### Problem description
Reproduce the data in full, exactly.

*-*-*

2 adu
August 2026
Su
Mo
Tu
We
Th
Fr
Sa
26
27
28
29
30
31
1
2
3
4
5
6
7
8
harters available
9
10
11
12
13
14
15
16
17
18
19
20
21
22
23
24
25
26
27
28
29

*-*-*

### Exercise output
2 adu
August 2026
Su
Mo
Tu
We
Th
Fr
Sa
26
27
28
29
30
31
1
2
3
4
5
6
7
8
harters available
9
10
11
12
13
14
15
16
17
18
19
20
21
22
23
24
25
26
27
28
29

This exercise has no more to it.